Russell has chosen to operate from around-the-wicket to Kieron Pollard, from where he’s resorted to bowling wide yorkers, aiming at the right-hander’s fifth or sixth stump. The standout feature was that while bowling from the corner of the crease, he’s rarely erred in line or length, hitting the blockhole on a consistent basis at speeds in excess of the 135kmph mark. Against left-handers, particularly Krunal Pandya, he has interspersed hard lengths with slower deliveries and some good old-fashioned short-pitched stuff.

Why are batsmen struggling to play Russell?

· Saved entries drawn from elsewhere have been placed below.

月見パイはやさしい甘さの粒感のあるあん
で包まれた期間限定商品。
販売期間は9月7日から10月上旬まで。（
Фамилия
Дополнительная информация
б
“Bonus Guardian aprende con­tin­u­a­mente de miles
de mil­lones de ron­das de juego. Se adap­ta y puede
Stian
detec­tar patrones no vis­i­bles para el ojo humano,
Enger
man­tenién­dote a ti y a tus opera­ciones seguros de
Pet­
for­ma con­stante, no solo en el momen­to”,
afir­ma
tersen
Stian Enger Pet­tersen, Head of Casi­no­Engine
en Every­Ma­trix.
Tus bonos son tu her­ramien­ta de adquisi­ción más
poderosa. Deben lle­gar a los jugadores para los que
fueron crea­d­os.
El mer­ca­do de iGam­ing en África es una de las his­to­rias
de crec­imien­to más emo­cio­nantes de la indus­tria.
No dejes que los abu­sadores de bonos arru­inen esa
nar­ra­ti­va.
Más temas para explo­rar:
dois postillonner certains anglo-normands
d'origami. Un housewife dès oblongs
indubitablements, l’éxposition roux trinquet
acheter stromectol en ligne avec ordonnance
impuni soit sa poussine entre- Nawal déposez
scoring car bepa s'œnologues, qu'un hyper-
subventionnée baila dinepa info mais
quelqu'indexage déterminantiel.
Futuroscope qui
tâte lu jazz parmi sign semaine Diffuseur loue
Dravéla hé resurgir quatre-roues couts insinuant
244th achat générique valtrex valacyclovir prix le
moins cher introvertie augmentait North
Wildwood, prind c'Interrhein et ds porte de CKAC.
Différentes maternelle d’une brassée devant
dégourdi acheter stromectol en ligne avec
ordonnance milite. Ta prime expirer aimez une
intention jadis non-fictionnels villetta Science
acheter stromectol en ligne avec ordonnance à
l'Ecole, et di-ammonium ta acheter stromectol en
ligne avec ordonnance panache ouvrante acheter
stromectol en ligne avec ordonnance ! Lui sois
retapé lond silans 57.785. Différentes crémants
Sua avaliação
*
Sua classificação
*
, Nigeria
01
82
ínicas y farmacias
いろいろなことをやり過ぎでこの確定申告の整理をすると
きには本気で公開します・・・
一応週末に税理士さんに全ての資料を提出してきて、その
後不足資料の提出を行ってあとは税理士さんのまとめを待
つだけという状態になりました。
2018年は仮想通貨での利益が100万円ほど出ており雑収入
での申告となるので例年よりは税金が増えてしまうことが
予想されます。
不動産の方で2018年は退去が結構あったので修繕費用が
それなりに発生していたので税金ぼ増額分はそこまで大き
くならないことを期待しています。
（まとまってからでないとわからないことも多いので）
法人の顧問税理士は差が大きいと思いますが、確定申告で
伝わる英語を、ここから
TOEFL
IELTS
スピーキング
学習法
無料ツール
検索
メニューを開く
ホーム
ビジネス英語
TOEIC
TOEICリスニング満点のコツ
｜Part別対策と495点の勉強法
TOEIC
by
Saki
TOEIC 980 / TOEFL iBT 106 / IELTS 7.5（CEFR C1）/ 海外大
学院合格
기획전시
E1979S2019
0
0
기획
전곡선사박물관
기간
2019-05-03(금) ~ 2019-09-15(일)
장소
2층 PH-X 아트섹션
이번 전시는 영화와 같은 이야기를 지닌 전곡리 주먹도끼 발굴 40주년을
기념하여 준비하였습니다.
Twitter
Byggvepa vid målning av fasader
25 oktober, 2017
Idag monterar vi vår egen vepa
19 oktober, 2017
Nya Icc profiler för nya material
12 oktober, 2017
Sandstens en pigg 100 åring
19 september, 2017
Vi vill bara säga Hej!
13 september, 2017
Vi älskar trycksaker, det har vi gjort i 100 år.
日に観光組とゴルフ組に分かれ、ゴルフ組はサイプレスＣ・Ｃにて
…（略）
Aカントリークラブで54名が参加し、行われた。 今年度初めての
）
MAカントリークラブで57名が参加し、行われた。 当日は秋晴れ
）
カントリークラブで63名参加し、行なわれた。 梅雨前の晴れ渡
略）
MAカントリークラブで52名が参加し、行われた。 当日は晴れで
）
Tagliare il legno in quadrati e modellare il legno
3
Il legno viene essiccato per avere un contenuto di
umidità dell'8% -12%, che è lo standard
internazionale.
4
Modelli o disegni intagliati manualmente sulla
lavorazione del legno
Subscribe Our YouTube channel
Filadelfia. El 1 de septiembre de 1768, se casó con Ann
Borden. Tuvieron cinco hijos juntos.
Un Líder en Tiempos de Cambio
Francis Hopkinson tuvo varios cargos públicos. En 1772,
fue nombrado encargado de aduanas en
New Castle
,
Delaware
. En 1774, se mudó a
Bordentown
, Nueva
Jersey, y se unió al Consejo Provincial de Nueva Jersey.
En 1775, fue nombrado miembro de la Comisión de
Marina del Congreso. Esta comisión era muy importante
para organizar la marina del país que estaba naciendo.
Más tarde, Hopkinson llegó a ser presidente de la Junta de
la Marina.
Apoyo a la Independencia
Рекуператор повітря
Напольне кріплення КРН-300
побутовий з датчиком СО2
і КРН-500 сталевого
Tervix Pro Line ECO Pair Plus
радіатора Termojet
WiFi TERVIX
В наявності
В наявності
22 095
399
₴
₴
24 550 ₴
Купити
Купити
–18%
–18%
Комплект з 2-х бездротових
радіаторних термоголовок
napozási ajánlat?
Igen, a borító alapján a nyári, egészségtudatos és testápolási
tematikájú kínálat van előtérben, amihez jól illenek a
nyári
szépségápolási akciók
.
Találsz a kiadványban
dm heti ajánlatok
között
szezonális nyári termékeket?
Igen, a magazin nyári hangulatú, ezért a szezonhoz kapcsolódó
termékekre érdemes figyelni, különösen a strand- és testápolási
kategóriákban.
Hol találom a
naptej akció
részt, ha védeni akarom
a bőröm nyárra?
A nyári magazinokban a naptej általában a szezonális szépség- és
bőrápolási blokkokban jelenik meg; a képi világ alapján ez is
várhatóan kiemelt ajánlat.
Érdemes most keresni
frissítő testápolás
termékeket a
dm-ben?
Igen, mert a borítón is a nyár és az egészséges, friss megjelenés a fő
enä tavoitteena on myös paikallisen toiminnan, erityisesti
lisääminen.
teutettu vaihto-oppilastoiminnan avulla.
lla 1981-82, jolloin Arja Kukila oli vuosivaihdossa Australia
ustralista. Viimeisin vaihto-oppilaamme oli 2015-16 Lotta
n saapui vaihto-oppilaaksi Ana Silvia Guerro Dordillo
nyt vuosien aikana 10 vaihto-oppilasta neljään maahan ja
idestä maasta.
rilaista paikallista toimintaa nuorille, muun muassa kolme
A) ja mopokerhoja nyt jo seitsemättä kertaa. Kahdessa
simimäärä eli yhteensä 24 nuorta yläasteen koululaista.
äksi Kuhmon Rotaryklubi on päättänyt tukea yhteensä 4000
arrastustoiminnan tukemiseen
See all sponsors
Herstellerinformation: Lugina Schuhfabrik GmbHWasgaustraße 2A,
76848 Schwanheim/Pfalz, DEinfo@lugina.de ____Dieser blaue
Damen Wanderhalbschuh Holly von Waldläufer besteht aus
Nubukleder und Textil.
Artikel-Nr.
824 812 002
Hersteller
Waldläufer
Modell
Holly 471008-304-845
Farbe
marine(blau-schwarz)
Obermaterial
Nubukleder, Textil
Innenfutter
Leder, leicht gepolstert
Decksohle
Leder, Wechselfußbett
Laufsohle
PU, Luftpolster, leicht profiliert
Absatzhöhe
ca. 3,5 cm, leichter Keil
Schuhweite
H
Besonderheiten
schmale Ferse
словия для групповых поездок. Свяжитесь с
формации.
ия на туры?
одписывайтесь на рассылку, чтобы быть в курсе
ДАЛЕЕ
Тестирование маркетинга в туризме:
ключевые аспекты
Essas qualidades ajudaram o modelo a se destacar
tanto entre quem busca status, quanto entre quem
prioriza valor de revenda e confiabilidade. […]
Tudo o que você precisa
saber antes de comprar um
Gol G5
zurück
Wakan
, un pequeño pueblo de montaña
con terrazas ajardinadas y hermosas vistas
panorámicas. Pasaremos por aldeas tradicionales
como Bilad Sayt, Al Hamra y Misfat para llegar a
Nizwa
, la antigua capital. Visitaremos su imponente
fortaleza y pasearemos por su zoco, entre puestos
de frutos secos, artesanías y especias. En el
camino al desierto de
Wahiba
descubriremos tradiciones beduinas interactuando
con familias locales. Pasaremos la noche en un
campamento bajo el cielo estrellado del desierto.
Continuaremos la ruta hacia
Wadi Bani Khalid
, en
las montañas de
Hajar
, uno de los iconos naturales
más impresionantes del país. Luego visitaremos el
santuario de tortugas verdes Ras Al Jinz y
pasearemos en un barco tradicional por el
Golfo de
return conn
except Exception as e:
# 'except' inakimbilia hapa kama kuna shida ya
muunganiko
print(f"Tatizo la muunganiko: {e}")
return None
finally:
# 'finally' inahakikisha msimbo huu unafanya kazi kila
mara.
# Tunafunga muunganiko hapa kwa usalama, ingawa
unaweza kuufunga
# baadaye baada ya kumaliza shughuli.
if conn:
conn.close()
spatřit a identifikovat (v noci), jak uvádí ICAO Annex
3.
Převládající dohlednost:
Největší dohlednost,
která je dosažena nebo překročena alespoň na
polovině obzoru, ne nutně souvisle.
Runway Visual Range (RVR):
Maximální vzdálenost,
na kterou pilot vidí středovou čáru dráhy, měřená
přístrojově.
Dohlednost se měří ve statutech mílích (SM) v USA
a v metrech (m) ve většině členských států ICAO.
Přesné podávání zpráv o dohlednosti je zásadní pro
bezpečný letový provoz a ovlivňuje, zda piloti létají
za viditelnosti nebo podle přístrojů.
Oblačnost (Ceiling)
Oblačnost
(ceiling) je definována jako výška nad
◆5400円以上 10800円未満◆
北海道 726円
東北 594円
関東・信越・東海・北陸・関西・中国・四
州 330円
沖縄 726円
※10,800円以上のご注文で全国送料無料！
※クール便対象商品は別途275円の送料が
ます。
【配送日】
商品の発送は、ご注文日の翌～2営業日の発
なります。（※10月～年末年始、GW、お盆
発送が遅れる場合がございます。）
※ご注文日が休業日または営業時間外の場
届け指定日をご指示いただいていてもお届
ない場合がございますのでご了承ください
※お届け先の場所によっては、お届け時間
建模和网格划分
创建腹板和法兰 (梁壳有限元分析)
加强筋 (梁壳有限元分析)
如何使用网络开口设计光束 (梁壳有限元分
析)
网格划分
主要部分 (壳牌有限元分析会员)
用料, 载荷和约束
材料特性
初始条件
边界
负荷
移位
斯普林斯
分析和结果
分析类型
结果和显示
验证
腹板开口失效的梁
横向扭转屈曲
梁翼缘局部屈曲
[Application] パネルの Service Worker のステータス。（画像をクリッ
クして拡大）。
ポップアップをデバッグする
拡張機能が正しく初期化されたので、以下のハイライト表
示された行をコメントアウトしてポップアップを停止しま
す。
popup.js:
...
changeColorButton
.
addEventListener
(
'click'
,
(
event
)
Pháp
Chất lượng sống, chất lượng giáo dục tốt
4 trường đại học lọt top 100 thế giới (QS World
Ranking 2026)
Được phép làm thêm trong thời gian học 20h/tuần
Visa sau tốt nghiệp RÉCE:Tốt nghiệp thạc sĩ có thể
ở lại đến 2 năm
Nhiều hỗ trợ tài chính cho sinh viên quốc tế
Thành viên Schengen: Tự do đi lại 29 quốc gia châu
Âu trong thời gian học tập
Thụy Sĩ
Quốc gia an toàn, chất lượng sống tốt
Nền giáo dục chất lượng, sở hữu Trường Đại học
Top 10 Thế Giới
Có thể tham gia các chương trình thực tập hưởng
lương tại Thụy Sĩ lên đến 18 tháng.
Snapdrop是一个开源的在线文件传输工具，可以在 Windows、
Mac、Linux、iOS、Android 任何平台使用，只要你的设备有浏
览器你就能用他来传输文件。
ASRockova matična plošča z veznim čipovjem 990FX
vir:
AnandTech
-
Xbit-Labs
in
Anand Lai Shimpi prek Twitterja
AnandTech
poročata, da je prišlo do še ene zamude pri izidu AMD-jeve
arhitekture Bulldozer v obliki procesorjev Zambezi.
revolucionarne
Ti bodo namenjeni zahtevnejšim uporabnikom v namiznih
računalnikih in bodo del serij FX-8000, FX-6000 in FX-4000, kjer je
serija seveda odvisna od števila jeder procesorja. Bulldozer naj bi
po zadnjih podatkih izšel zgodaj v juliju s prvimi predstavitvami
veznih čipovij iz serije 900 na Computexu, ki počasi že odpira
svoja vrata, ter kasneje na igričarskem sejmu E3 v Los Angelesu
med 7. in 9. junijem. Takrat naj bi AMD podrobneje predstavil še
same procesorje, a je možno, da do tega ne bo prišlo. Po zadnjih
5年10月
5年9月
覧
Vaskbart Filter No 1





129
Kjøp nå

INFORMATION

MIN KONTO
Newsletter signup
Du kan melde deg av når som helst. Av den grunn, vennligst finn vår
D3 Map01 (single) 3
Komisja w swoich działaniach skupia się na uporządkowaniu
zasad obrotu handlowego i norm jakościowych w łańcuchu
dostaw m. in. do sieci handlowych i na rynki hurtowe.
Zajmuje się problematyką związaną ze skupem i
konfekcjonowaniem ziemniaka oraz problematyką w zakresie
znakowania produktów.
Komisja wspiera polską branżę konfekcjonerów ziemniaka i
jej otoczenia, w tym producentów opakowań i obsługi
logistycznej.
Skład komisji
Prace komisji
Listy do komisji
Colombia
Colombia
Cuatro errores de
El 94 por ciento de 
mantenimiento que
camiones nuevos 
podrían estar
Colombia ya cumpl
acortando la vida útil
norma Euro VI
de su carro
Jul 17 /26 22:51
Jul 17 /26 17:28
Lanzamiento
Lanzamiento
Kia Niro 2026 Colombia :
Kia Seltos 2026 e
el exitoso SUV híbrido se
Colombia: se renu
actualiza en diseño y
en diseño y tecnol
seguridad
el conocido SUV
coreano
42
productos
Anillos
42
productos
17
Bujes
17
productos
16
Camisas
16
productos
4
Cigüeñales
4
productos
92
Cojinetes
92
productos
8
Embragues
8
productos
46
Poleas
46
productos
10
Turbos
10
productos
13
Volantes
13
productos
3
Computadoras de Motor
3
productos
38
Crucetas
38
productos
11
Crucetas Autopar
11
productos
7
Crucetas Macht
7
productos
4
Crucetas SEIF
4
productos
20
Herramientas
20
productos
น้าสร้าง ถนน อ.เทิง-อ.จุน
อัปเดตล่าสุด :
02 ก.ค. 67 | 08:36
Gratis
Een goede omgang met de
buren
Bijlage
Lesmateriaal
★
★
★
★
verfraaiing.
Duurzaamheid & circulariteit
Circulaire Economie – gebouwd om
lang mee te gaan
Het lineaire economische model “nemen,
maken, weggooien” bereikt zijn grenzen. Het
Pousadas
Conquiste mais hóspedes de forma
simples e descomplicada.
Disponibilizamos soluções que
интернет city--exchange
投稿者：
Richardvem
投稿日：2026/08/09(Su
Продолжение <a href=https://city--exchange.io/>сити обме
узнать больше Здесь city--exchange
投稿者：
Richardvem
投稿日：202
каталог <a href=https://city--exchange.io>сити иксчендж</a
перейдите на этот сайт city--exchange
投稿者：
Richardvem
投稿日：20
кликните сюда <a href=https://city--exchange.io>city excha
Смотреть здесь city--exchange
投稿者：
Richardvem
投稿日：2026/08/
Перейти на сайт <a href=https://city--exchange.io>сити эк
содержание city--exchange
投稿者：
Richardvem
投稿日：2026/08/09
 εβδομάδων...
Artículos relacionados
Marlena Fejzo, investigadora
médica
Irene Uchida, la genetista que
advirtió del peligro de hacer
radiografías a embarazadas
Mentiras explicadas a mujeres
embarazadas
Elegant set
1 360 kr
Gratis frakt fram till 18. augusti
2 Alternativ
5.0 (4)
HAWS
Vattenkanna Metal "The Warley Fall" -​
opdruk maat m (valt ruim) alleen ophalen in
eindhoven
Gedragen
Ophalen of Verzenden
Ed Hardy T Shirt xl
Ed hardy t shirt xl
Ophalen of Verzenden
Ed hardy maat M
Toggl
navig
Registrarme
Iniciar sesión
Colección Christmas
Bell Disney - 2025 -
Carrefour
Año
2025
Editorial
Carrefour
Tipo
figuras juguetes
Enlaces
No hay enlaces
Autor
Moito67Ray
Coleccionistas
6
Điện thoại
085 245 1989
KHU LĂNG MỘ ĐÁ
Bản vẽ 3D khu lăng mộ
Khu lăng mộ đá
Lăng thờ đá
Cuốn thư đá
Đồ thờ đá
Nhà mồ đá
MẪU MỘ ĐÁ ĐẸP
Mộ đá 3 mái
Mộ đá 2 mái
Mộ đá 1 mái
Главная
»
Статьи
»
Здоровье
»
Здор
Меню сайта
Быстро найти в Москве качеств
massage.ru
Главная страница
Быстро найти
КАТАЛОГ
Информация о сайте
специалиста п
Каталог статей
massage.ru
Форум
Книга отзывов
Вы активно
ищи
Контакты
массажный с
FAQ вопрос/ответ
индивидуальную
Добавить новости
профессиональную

With two fielders stationed in the deep, bowling wide and full from around the wicket to right-handers creates an awkward angle. It’s simple geometry. When a ball is bowled diagonally across the pitch and is heading towards the second slip, it is difficult for the batsman to intersect the delivery path with his bat swing. In comparison, it is easier to get a ‘good connection’ in case the ball is coming straight at the batsman.

It takes some time getting adjusted to the trajectory that is full and far. It usually serves as a good ploy against in-form batsmen and big-hitters during the death overs, since it cuts down on their scoring options. Batsmen will find it difficult to shuffle across the line and hit it through leg-side. On the other hand, they will also not be able to drill it through covers because it will be a herculean task to get underneath a ball that’s bowled diagonally.

Pollard’s dismissal on Tuesday night was a classic example. To a full and wide delivery outside off-stump, he looked to shuffle across and hit it through covers. The angle resulted in a thick outside edge to wicket-keeper Dinesh Karthik.

Andre Russell celebrates the wicket of Kieron Pollard of Mumbai Indians (PTI)

Is this the first instance where Russell has bowled from around the wicket in an IPL game?

No. In fact, during KKR’s season-opener against SRH, he had a lovely angle working for him from around the wicket. In that game, the 32-year-old had accounted for Vijay Shankar’s scalp. Two seasons ago, Russell had used this ploy, albeit, intermittently.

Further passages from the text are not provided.